WORK TO COMPLETE =
Give back the entries that follow exactly as written. Any picture gets left out.

DATASET EXTRACT =
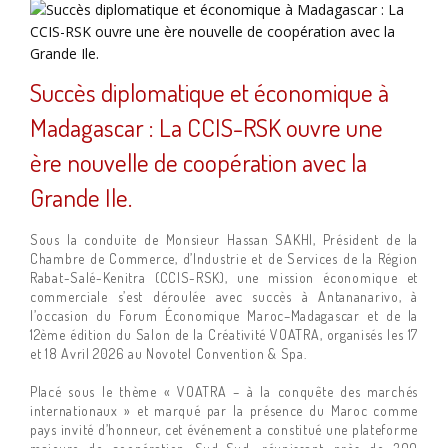
Succès diplomatique et économique à
Madagascar : La CCIS-RSK ouvre une
ère nouvelle de coopération avec la
Grande Ile.
Sous la conduite de Monsieur Hassan SAKHI, Président de la
Chambre de Commerce, d’Industrie et de Services de la Région
Rabat-Salé-Kenitra (CCIS-RSK), une mission économique et
commerciale s’est déroulée avec succès à Antananarivo, à
l’occasion du Forum Économique Maroc–Madagascar et de la
12ème édition du Salon de la Créativité VOATRA, organisés les 17
et 18 Avril 2026 au Novotel Convention & Spa.
Placé sous le thème « VOATRA – à la conquête des marchés
internationaux » et marqué par la présence du Maroc comme
pays invité d’honneur, cet événement a constitué une plateforme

TASK RESPONSE =
Succès diplomatique et économique à
Madagascar : La CCIS-RSK ouvre une
ère nouvelle de coopération avec la
Grande Ile.
Sous la conduite de Monsieur Hassan SAKHI, Président de la
Chambre de Commerce, d’Industrie et de Services de la Région
Rabat-Salé-Kenitra (CCIS-RSK), une mission économique et
commerciale s’est déroulée avec succès à Antananarivo, à
l’occasion du Forum Économique Maroc–Madagascar et de la
12ème édition du Salon de la Créativité VOATRA, organisés les 17
et 18 Avril 2026 au Novotel Convention & Spa.
Placé sous le thème « VOATRA – à la conquête des marchés
internationaux » et marqué par la présence du Maroc comme
pays invité d’honneur, cet événement a constitué une plateforme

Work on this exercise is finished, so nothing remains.